Section 10.2: Multinomial Experiments: Goodness-of-Fit

  1. Relate a multinomial procedure to a binomial procedure.
  2. State the requirements necessary for the outcome of an procedure to follow a multinomial distribution.
  3. State examples from everyday life that follow a multinomial distribution.
  4. State the definition of a goodness-of-fit test.
  5. Explain, qualitatively, how the \(\chi^{2}\) statistic compares the observed outcomes to the expected outcomes in a multinomial procedure.
  6. State the large-sample sampling distribution of the \(\chi^{2}\) statistic under the null hypothesis for a multinomial procedure with \(k\) categories for the outcomes.
  7. State conditions on the expected frequencies for when the \(\chi^{2}\) statistic can be used.
  8. Use Table A–4 to determine critical values for a one-sample \(\chi^{2}\) test for goodness-of-fit at significance level \(\alpha\).
  9. Use Minitab to perform a one-sample \(\chi^{2}\) test for goodness-of-fit.
  10. Interpret the output of a one-sample \(\chi^{2}\) test for goodness-of-fit in terms of a given null and alternative hypotheses.

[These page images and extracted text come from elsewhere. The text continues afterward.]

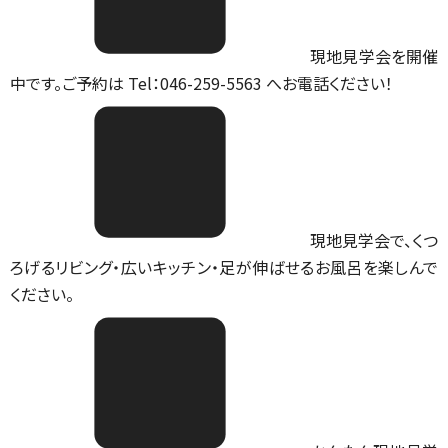
現地見学会を開催
中です。ご予約は Tel：046-259-5563 へお電話ください！
現地見学会で、くつ
ろげるリビング・広いキッチン・足が伸ばせるお風呂を楽しんで
ください。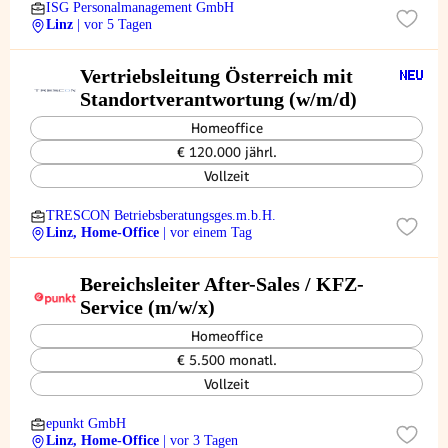
ISG Personalmanagement GmbH
Linz
| vor 5 Tagen
Vertriebsleitung Österreich mit
Standortverantwortung (w/m/d)
Homeoffice
€ 120.000 jährl.
Vollzeit
TRESCON Betriebsberatungsges.m.b.H.
Linz, Home-Office
| vor einem Tag
Bereichsleiter After-Sales / KFZ-
Service (m/w/x)
Homeoffice
€ 5.500 monatl.
Vollzeit
epunkt GmbH
Linz, Home-Office
| vor 3 Tagen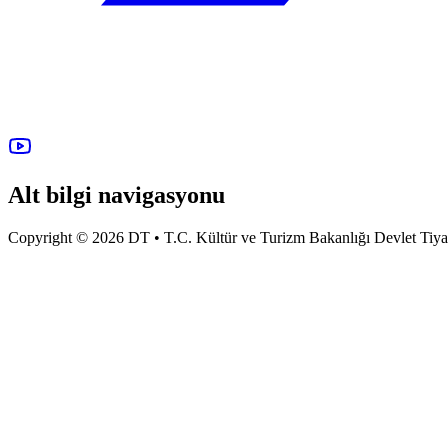
Alt bilgi navigasyonu
Copyright © 2026 DT • T.C. Kültür ve Turizm Bakanlığı Devlet Tiyatro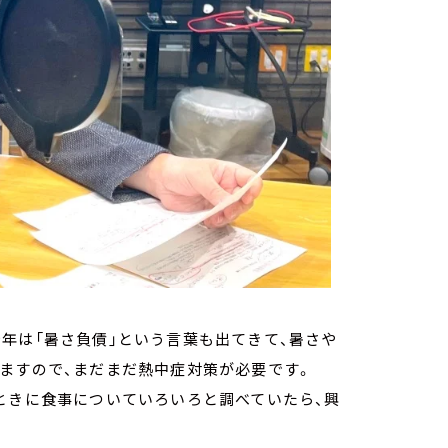
年は「暑さ負債」という言葉も出てきて、暑さや
ますので、まだまだ熱中症対策が必要です。
ときに食事についていろいろと調べていたら、興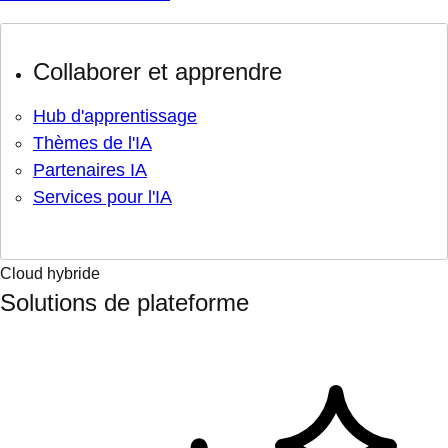
Collaborer et apprendre
Hub d'apprentissage
Thèmes de l'IA
Partenaires IA
Services pour l'IA
Cloud hybride
Solutions de plateforme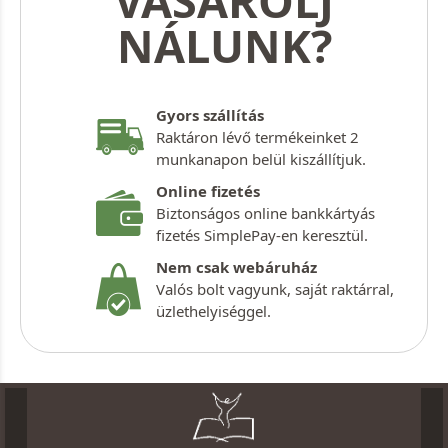
VÁSÁROLJ
NÁLUNK?
Gyors szállítás
Raktáron lévő termékeinket 2
munkanapon belül kiszállítjuk.
Online fizetés
Biztonságos online bankkártyás
fizetés SimplePay-en keresztül.
Nem csak webáruház
Valós bolt vagyunk, saját raktárral,
üzlethelyiséggel.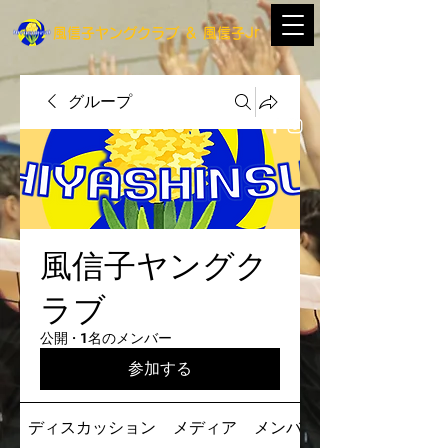
​風信子ヤングクラブ
＆
​風信子Jr
グループ
風信子ヤングク
ラブ
公開
·
1名のメンバー
参加する
ディスカッション
メディア
メンバー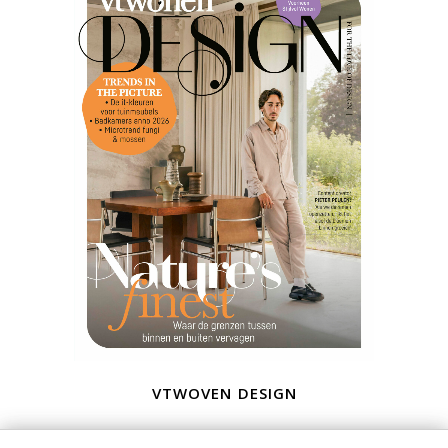
vtwoven design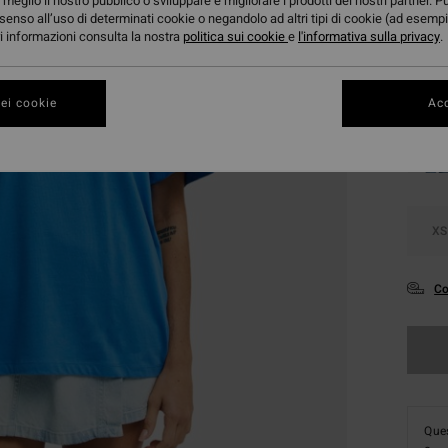
meglio il nostro pubblico o sviluppare e migliorare i prodotti dei nostri partner. P
DOPPI
senso all’uso di determinati cookie o negandolo ad altri tipi di cookie (ad esempi
ori informazioni consulta la nostra
politica sui cookie
e
l'informativa sulla privacy
.
Color
ei cookie
Acc
XS
Co
Ques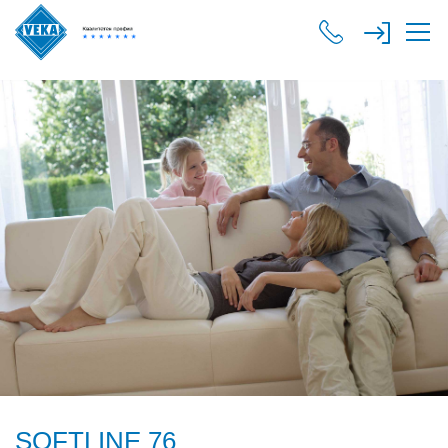
SOFTLINE 76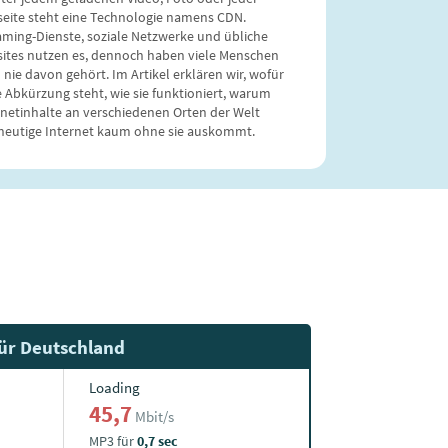
eite steht eine Technologie namens CDN.
aming-Dienste, soziale Netzwerke und übliche
ites nutzen es, dennoch haben viele Menschen
 nie davon gehört. Im Artikel erklären wir, wofür
e Abkürzung steht, wie sie funktioniert, warum
rnetinhalte an verschiedenen Orten der Welt
heutige Internet kaum ohne sie auskommt.
für Deutschland
Loading
45,7
Mbit/s
MP3 für
0,7 sec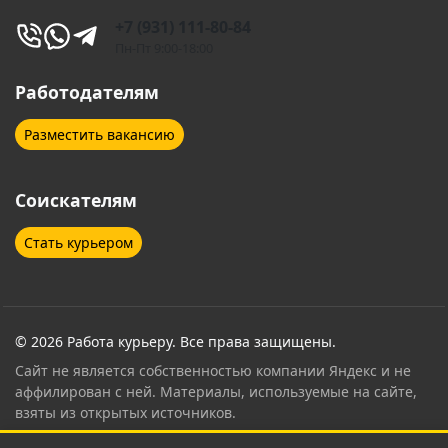
+7 (931) 111-80-84
Жуковский
Зеленоград
Пн-Пт 9:00-18:00
Иваново
Иркутск
Работодателям
Ишимбай
Йошкар-Ола
Разместить вакансию
Казань
Калуга
Соискателям
Кемерово
Кингисепп
Стать курьером
Киров
Клин
Клинцы
Ковров
Коломна
Колпино
© 2026 Работа курьеру. Все права защищены.
Сайт не является собственностью компании Яндекс и не
Королёв
Кострома
аффилирован с ней. Материалы, используемые на сайте,
взяты из открытых источников.
Котельники
Красногорск
Контент страницы проверен и согласован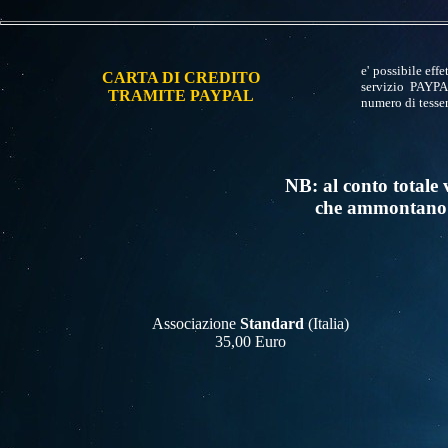
e' possibile eff
CARTA DI CREDITO
servizio PAYPAL
TRAMITE PAYPAL
numero di tesser
NB: al conto totale
che ammontano 
Associazione
Standard
(Italia)
35,00 Euro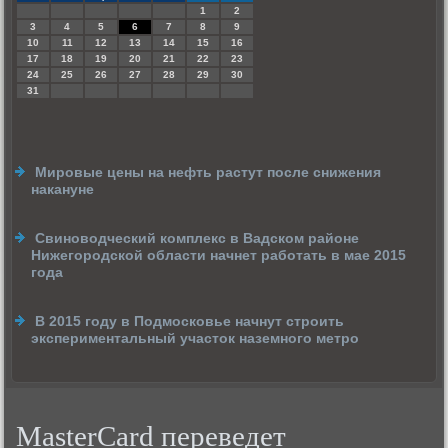
1
2
3
4
5
6
7
8
9
10
11
12
13
14
15
16
17
18
19
20
21
22
23
24
25
26
27
28
29
30
31
Мировые цены на нефть растут после снижения
накануне
Свиноводческий комплекс в Вадском районе
Нижегородской области начнет работать в мае 2015
года
В 2015 году в Подмосковье начнут строить
экспериментальный участок наземного метро
MasterCard переведет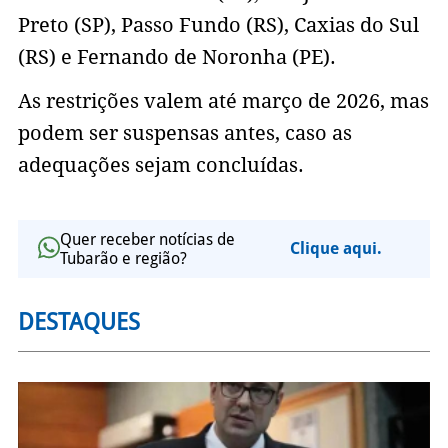
Preto (SP), Passo Fundo (RS), Caxias do Sul
(RS) e Fernando de Noronha (PE).
As restrições valem até março de 2026, mas
podem ser suspensas antes, caso as
adequações sejam concluídas.
Quer receber notícias de
Clique aqui.
Tubarão e região?
DESTAQUES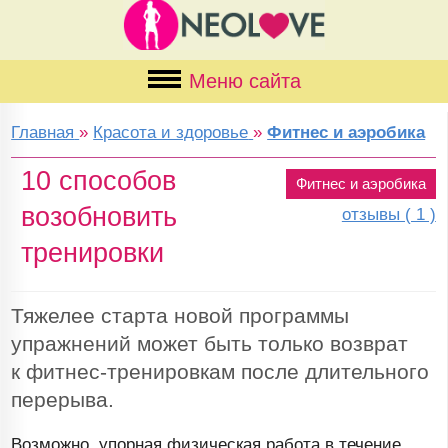
Меню сайта
Главная
»
Красота и здоровье
»
Фитнес и аэробика
10 способов
Фитнес и аэробика
возобновить
отзывы ( 1 )
тренировки
Тяжелее старта новой программы
упражнений может быть только возврат
к
фитнес-тренировкам
после длительного
перерыва.
Возможно, упорная физическая работа в течение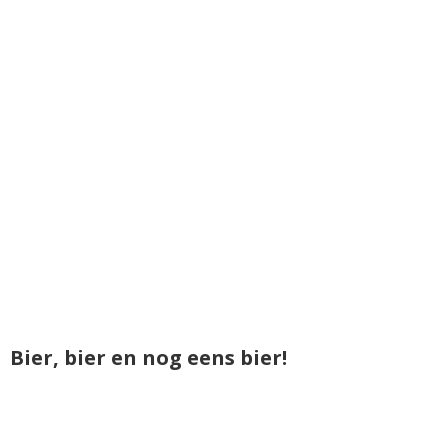
Bier, bier en nog eens bier!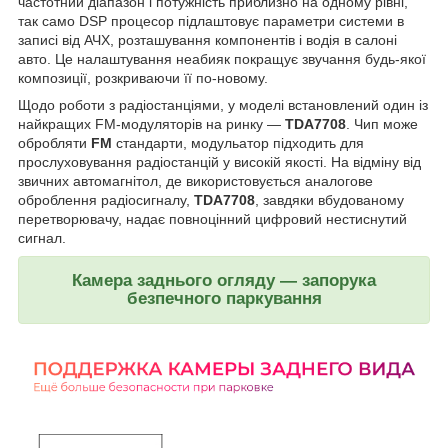
частотний діапазон і потужність приблизно на одному рівні,
так само DSP процесор підлаштовує параметри системи в
записі від АЧХ, розташування компонентів і водія в салоні
авто. Це налаштування неабияк покращує звучання будь-якої
композиції, розкриваючи її по-новому.
Щодо роботи з радіостанціями, у моделі встановлений один із
найкращих FM-модуляторів на ринку —
TDA7708
. Чип може
обробляти
FM
стандарти, модульатор підходить для
прослуховування радіостанцій у високій якості. На відміну від
звичних автомагнітол, де використовується аналогове
оброблення радіосигналу,
TDA7708
, завдяки вбудованому
перетворювачу, надає повноцінний цифровий нестиснутий
сигнал.
Камера заднього огляду — запорука
безпечного паркування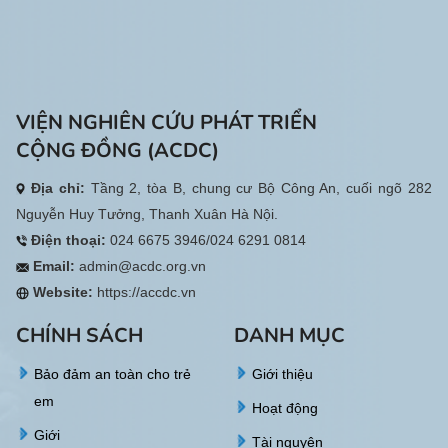
VIỆN NGHIÊN CỨU PHÁT TRIỂN
CỘNG ĐỒNG (ACDC)
Địa chỉ:
Tầng 2, tòa B, chung cư Bộ Công An, cuối ngõ 282
Nguyễn Huy Tưởng, Thanh Xuân Hà Nội.
Điện thoại:
024 6675 3946/024 6291 0814
Email:
admin@acdc.org.vn
Website:
https://accdc.vn
CHÍNH SÁCH
DANH MỤC
Bảo đảm an toàn cho trẻ
Giới thiệu
em
Hoạt động
Giới
Tài nguyên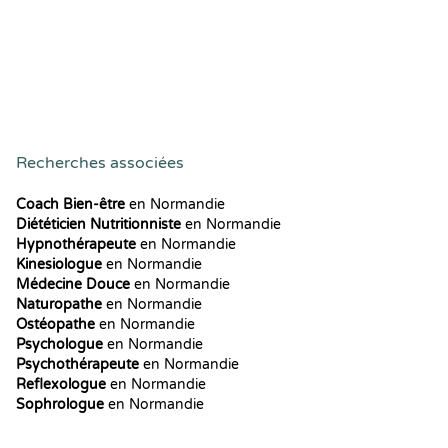
Recherches associées
Coach Bien-être
en Normandie
Diététicien Nutritionniste
en Normandie
Hypnothérapeute
en Normandie
Kinesiologue
en Normandie
Médecine Douce
en Normandie
Naturopathe
en Normandie
Ostéopathe
en Normandie
Psychologue
en Normandie
Psychothérapeute
en Normandie
Reflexologue
en Normandie
Sophrologue
en Normandie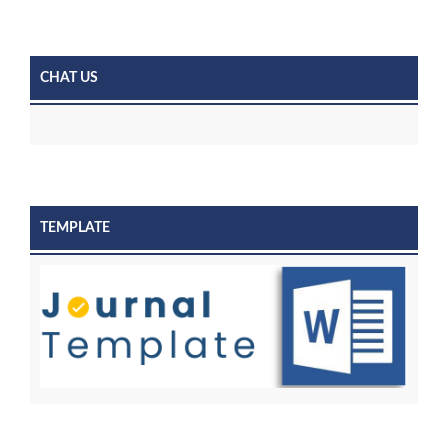
CHAT US
TEMPLATE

Section 10.3: Contingency Tables: Independence and Homogeneity

  1. Relate association to statistical independence.
  2. State an appropriate test statistic for testing a claim of association between two categorical variables.
  3. State under what conditions the \(\chi^{2}\) test for independence is appropriate.
  4. Relate the contingency tables from this section to the frequency / count tables from Chapter 3.
  5. Compute estimates of probabilities from contingency tables for two categorical variables \(X\) and \(Y\), including estimates of \(P(X = x, Y = y)\), \(P(X = x)\), \(P(Y = y)\), \(P(X = x \mid Y = y)\), and \(P(Y = y \mid X = x)\).
  6. Explain how to compute the expected frequencies (counts) under the null model of independence using the multiplication rule for independent events.
  7. Distinguish between statistical association and causation.